RECORDS TO USE: Begin

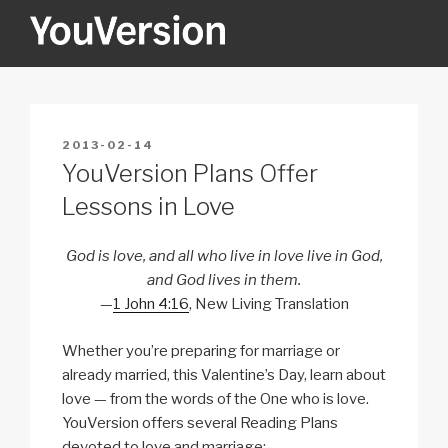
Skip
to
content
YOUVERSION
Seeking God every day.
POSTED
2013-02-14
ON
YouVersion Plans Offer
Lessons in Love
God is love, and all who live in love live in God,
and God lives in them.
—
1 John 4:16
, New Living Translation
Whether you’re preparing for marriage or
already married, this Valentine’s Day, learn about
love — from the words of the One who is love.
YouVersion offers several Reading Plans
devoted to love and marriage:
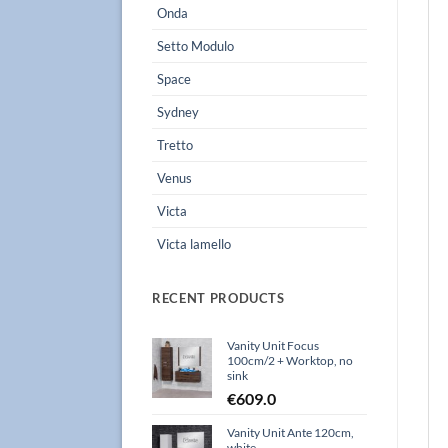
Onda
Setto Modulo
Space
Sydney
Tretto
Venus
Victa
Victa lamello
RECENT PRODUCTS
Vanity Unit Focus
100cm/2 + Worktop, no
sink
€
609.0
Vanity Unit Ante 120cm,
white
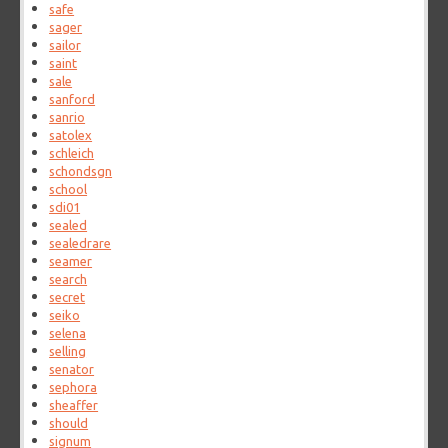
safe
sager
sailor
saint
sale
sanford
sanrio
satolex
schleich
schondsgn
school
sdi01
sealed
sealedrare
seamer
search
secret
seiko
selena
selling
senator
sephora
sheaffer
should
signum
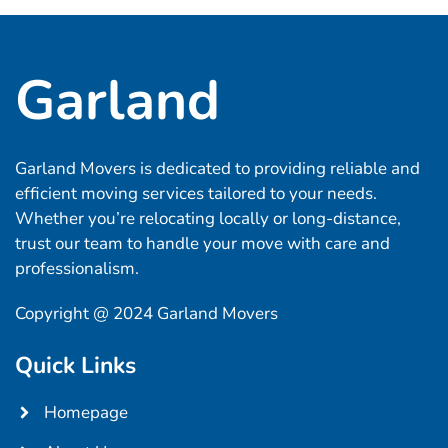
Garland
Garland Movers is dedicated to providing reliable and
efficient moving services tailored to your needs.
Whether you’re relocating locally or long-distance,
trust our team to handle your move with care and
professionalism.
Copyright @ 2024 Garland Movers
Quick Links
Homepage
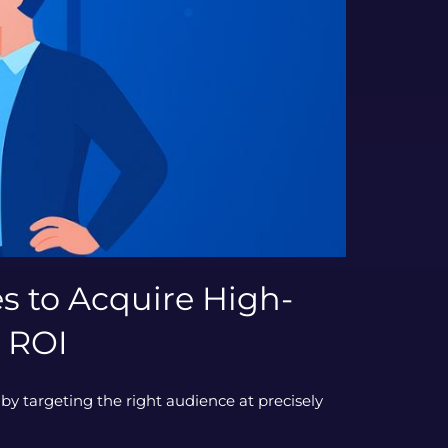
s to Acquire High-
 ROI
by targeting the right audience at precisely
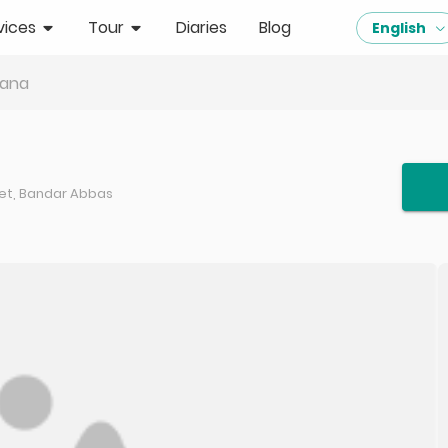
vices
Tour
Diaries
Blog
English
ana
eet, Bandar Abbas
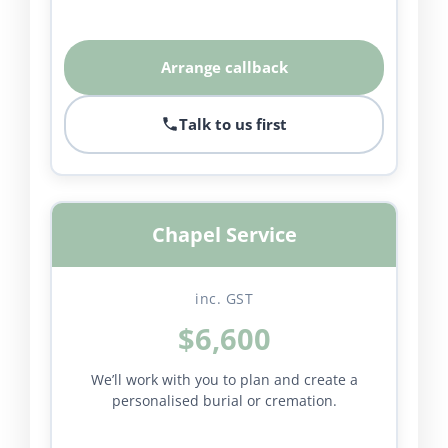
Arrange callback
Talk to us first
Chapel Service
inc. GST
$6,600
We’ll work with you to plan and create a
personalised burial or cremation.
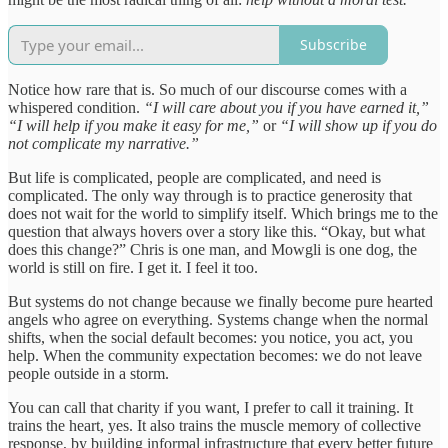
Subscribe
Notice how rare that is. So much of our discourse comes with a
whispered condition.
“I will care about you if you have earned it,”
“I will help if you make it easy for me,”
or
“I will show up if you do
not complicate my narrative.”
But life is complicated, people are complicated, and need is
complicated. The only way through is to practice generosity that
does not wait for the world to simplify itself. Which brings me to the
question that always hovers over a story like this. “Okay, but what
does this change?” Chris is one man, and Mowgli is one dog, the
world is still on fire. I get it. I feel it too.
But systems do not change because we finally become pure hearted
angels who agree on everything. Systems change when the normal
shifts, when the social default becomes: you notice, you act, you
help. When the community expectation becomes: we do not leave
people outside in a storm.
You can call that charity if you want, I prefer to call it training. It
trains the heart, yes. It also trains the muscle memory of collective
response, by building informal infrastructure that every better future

RECORDS TO USE: End
RECORDS TO USE: Begin

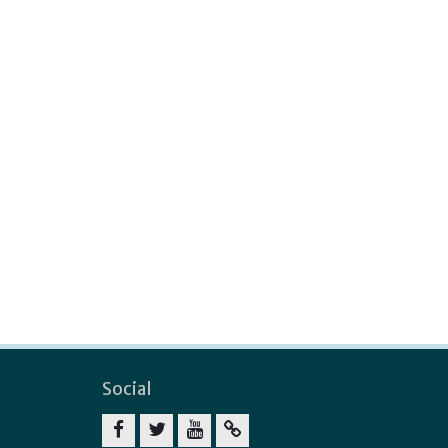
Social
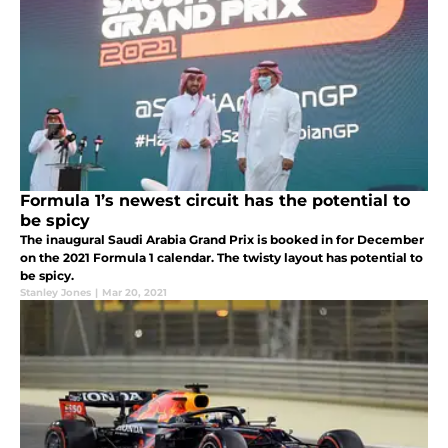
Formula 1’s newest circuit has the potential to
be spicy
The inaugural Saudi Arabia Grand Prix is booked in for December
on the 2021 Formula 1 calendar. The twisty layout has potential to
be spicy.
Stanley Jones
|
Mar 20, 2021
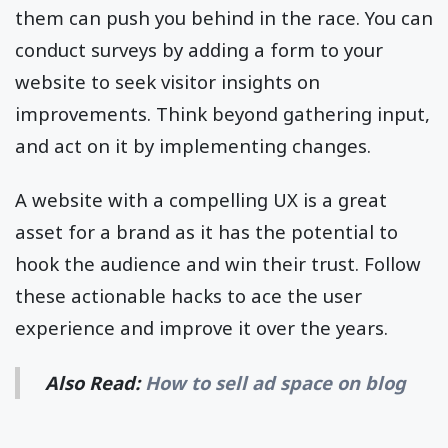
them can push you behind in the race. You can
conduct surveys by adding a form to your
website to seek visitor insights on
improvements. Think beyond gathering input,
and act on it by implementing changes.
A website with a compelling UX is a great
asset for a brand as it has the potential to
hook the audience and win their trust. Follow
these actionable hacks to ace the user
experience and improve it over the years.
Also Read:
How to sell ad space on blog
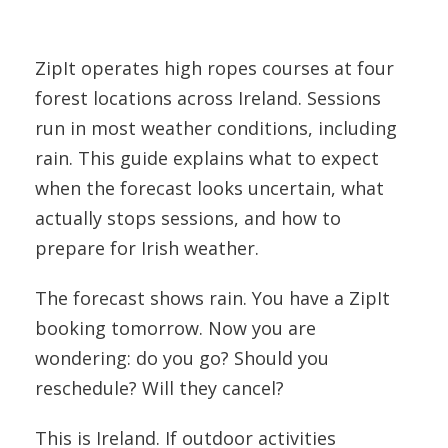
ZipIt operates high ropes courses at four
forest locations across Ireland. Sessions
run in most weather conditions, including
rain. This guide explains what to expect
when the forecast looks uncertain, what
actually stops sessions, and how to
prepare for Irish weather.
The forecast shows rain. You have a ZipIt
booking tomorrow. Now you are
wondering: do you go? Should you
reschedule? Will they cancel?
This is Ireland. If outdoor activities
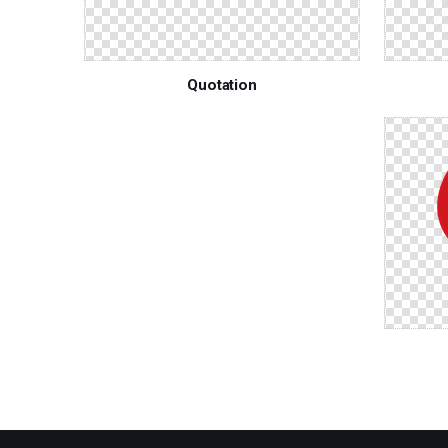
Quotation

RECORDS TO USE: End

* _TASK ITEM_
Find the word "becomes" in the entries, and copy every line it shows up in.

* _SOLUTION FOR THIS EXERCISE_
shifts, when the social default becomes: you notice, you act, you
help. When the community expectation becomes: we do not leave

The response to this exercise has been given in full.